Antusiasme tinggi dari para penggemar otomotif menjadikan acara ini sebagai wadah positif bagi generasi muda untuk menyalurkan hobinya secara resmi dan aman. Selain itu, event ini juga bertujuan untuk menekan maraknya kegiatan balap liar yang sering terjadi, terutama selama bulan Ramadan.
Kapolresta Samarinda, Kombespol Hendri Umar, menyampaikan bahwa penyelenggaraan lomba tersebut ditujukan sebagai alternatif bagi pemuda agar dapat menyalurkan hobi balap motor mereka secara legal dan terorganisir. Menurutnya, kegiatan balap liar tidak hanya membahayakan pelaku, tetapi juga berisiko bagi pengguna jalan lainnya karena biasanya dilakukan di lokasi yang tidak memiliki standar keselamatan.
Kolaborasi dengan IMI Samarinda
Dalam penyelenggaraannya, Polresta Samarinda bekerja sama dengan Ikatan Motor Indonesia (IMI) Kota Samarinda untuk memantau dan membina pembalap muda yang memiliki potensi menjadi atlet. Kombespol Hendri Umar menjelaskan bahwa jika peserta menjuarai lomba ini, mereka akan dipantau oleh IMI untuk dilakukan pembinaan lebih lanjut.
“Kalau misalnya mereka juara di sini, nanti bisa dimonitor oleh IMI untuk dilakukan pembinaan sehingga benar-benar bisa menjadi atlet balap motor yang membanggakan Kota Samarinda maupun Kalimantan Timur,” katanya.
Jumlah peserta pada Night Race Dragbike tahun ini meningkat dibandingkan tahun sebelumnya. Jika tahun lalu diikuti sekitar 400 peserta, kali ini jumlahnya mencapai 500 pembalap yang berlaga dalam 12 kelas yang dipertandingkan. Hal ini menunjukkan antusiasme yang semakin besar dari masyarakat terhadap ajang balap motor resmi.
Keselamatan dan Keamanan
Selain antusiasme peserta, pihak kepolisian juga memastikan seluruh aspek keselamatan menjadi perhatian utama selama perlombaan berlangsung.
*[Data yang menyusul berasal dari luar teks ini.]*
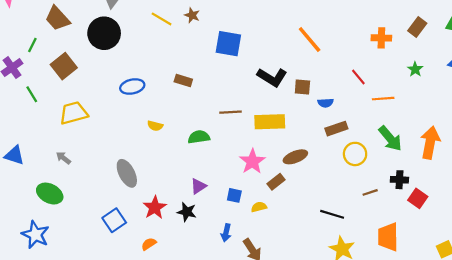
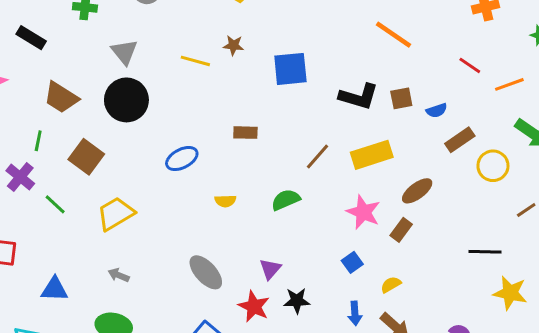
brown line: (230, 112) -> (318, 156), turned -30
purple triangle: (198, 186) -> (270, 269), moved
blue square: (234, 195) -> (352, 262), turned -32
yellow semicircle: (259, 207) -> (391, 285), moved

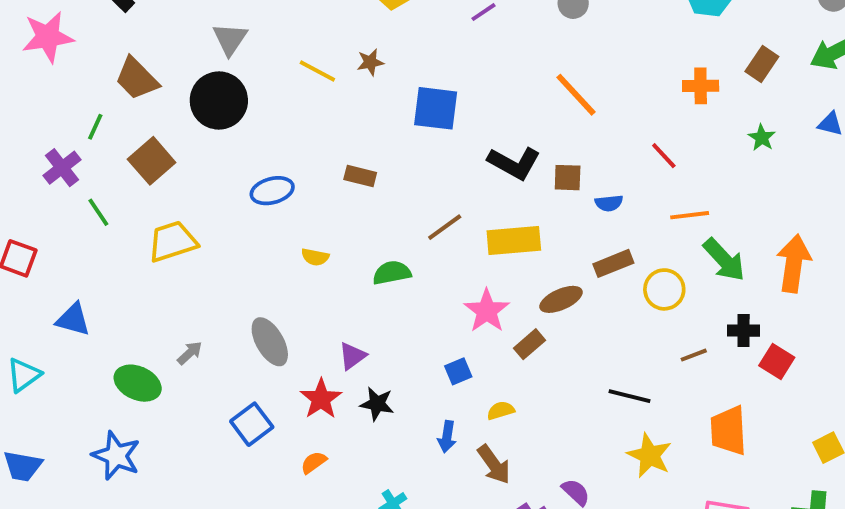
brown star: (234, 45) -> (370, 62), turned -30
orange line: (509, 84) -> (690, 215), moved
brown rectangle: (460, 140) -> (613, 263), moved
gray arrow: (119, 275) -> (190, 353), moved, turned 102

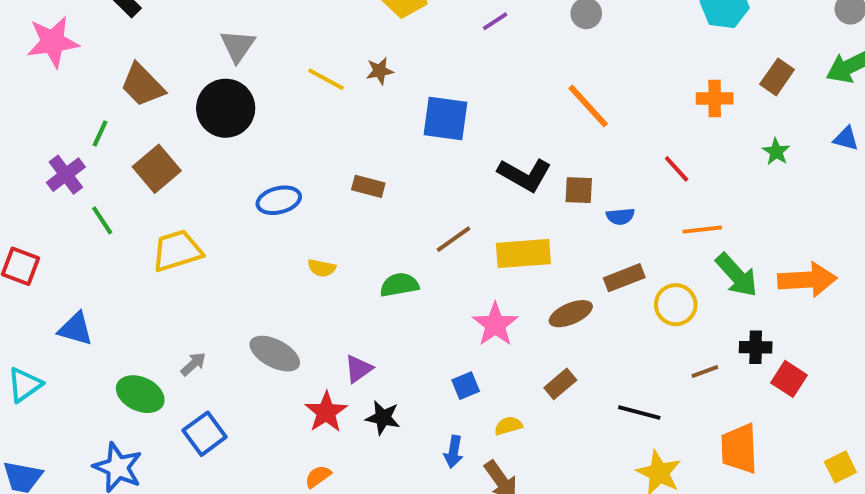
orange arrow: (794, 263) -> (807, 280), turned 78
gray ellipse: (270, 342) -> (275, 354), turned -33
brown rectangle: (529, 344) -> (560, 384), moved
blue square: (252, 424) -> (205, 434), moved

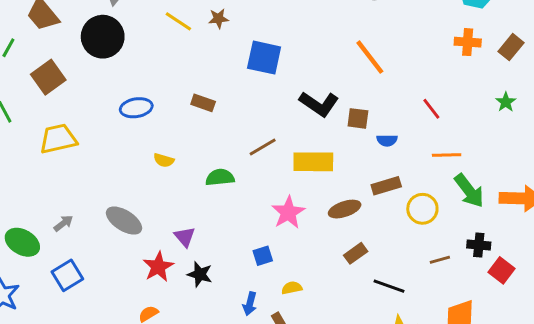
orange cross: (715, 98) -> (468, 42), moved
purple triangle: (358, 369) -> (185, 237), turned -40
brown rectangle: (560, 384) -> (356, 253), moved

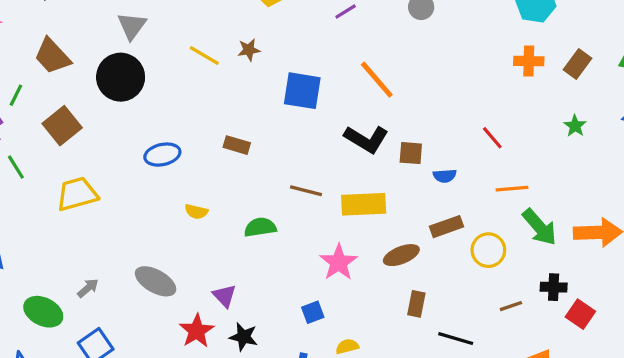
orange line: (370, 57) -> (377, 80), moved
brown line: (263, 147) -> (306, 191), turned 48
brown rectangle: (356, 253) -> (416, 304), turned -40

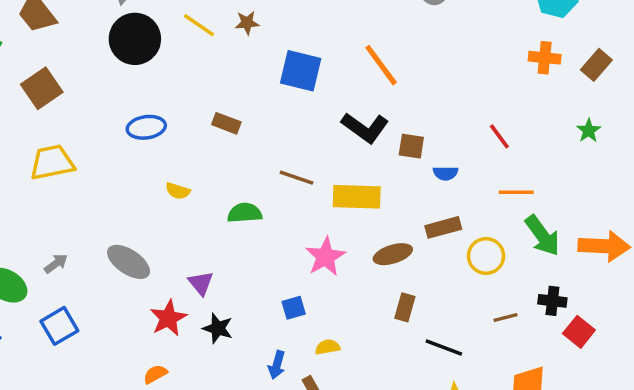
black circle: (121, 77) -> (135, 39), moved

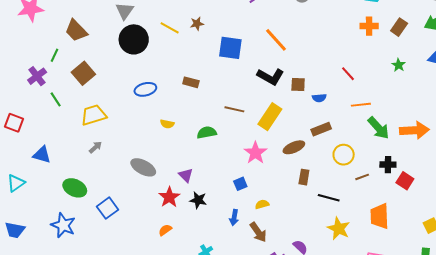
yellow rectangle: (357, 197) -> (270, 117), turned -52
yellow circle: (486, 256) -> (344, 155), moved
gray arrow: (56, 264) -> (95, 147), moved

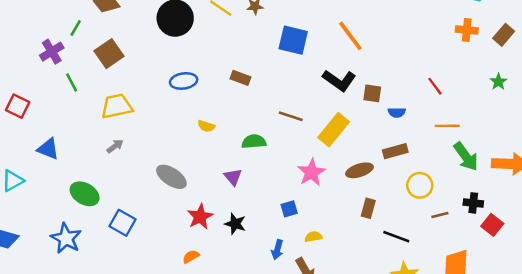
purple triangle: (186, 175) -> (233, 177), moved
blue square: (107, 208) -> (122, 223), turned -30

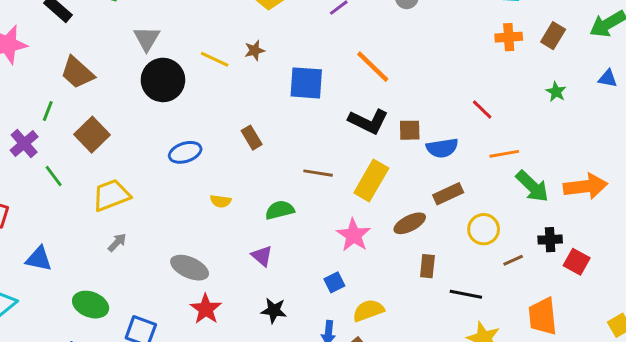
brown rectangle: (241, 78) -> (252, 138), turned 48
blue semicircle: (397, 112) -> (442, 148), size x1.5
red star: (200, 217) -> (206, 309), moved
yellow semicircle: (313, 237) -> (368, 310), size x1.5

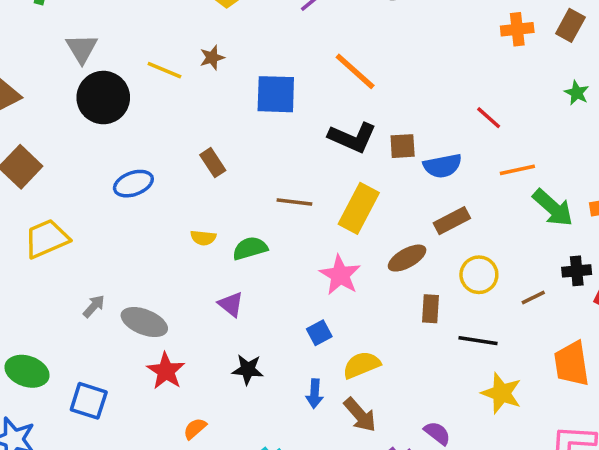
yellow semicircle: (221, 201) -> (203, 238), moved
yellow circle: (484, 229) -> (479, 275), moved
gray arrow: (117, 242) -> (94, 306), moved

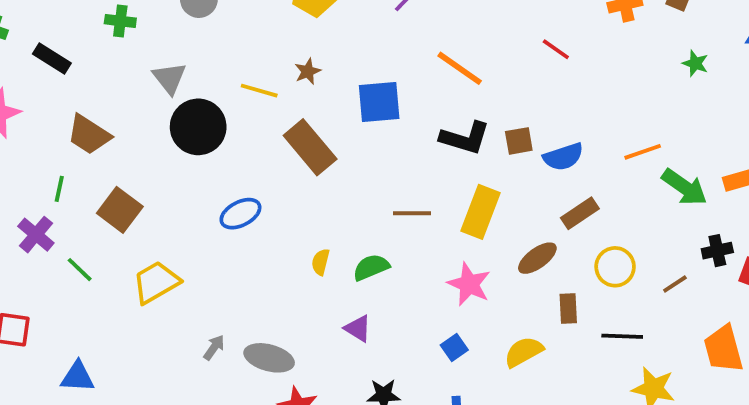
red line: (489, 118) -> (556, 49), moved
brown rectangle: (213, 163) -> (310, 147), moved, size x1.8
yellow semicircle: (203, 238) -> (321, 262), turned 105
yellow semicircle: (361, 365) -> (524, 352), moved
Mulai dari pengecekan kondisi lintasan hingga pemasangan pagar pembatas bagi penonton dilakukan untuk menghindari risiko kecelakaan.
Kapolresta juga menegaskan bahwa ajang tersebut murni merupakan kegiatan olahraga dan tidak boleh dimanfaatkan untuk praktik perjudian. Ia mengimbau kepada semua pihak agar tidak melakukan praktik taruhan atau perjudian selama acara berlangsung.
Tindakan Tegas untuk Penyelenggaraan Aman
Pihak kepolisian telah menurunkan personel dari berbagai satuan untuk melakukan pengawasan selama kegiatan berlangsung. Jika ditemukan praktik taruhan atau perjudian, aparat tidak akan segan mengambil tindakan tegas.
“Kami sudah sebar anggota opsnal dari Reskrim hingga Resnarkoba dan polsek jajaran. Jika ada yang menemukan praktik perjudian, langsung laporkan ke petugas terdekat. Langsung kami amankan jika kedapatan,” tutupnya.